The first problem, which I touched on a little bit in my comments, is that the health transfers and the social transfers are a $75-billion federal program which goes to provinces to cover provincial services. Because Albertans pay a higher proportion of income tax, we end up actually subsidizing that program by $3 billion. Now, that's $3 billion that goes from Alberta taxpayers, through the federal government, to other provincial governments to cover what is a provincial jurisdiction. There's a duplication of equalization, because there's also an equalization program that's meant to redistribute funds to provinces to ensure that they can provide good services. We'd like to remove that duplication.

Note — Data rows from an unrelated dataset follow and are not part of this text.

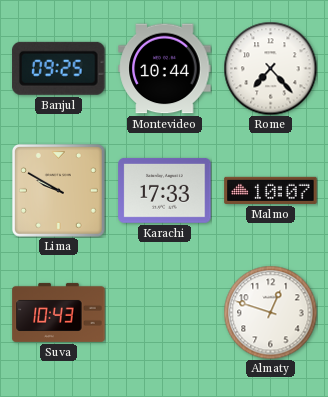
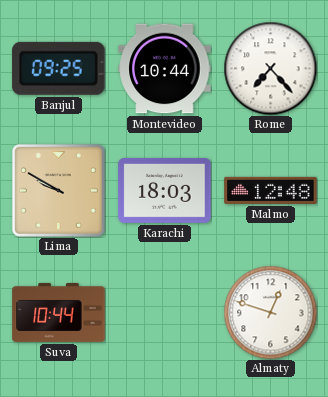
Karachi: 17:33 -> 18:03
Malmo: 10:07 -> 12:48
Suva: 10:43 -> 10:44
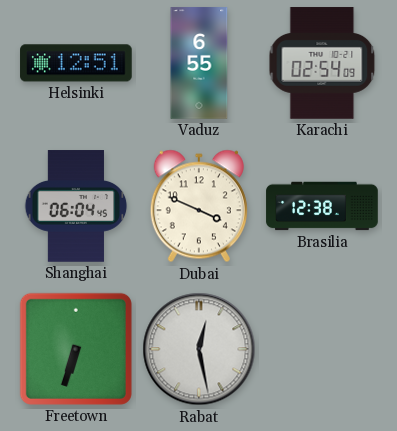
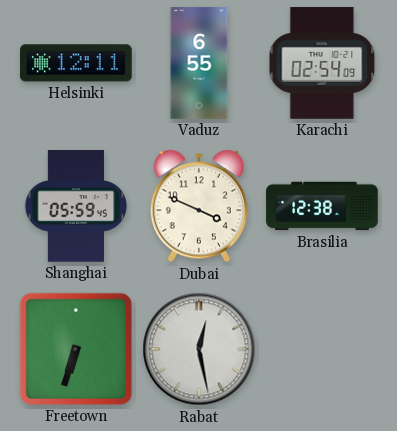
Helsinki: 12:51 -> 12:11
Shanghai: 06:04 -> 05:59
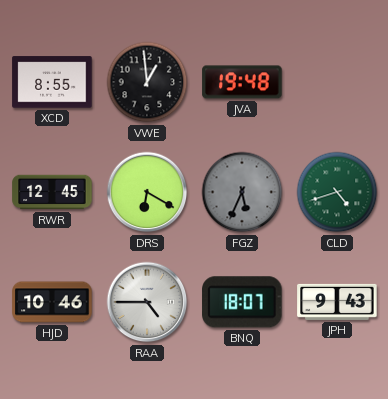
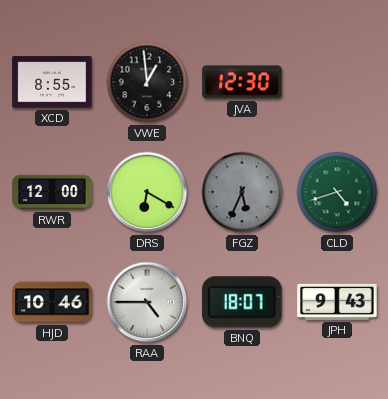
JVA: 19:48 -> 12:30
RWR: 12:45 -> 12:00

We also think the unchecked growth on the program...$20 billion now, and it grows with GDP, regardless of how close provinces are getting. The other big point is that despite the fact that fiscal capacity has been shrinking pretty significantly over the last few years, particularly due to the energy downturn, the equalization program keeps growing. In theory we could all be within 1% of each other, but the lower half would get a full $20 billion.
One last thing to think about is that it focuses on equalizing the fiscal capacity of provinces to pay for their services, but it doesn't think about what it costs to deliver those services. We're trying to find a way to make sure everybody can deliver relatively equal services. It doesn't make any sense to ignore that it might only cost 85% as much to run a hospital or to run a service in a certain province compared with, say, Alberta or Toronto or Vancouver. We really need to think about making sure that we reflect the cost to deliver those services.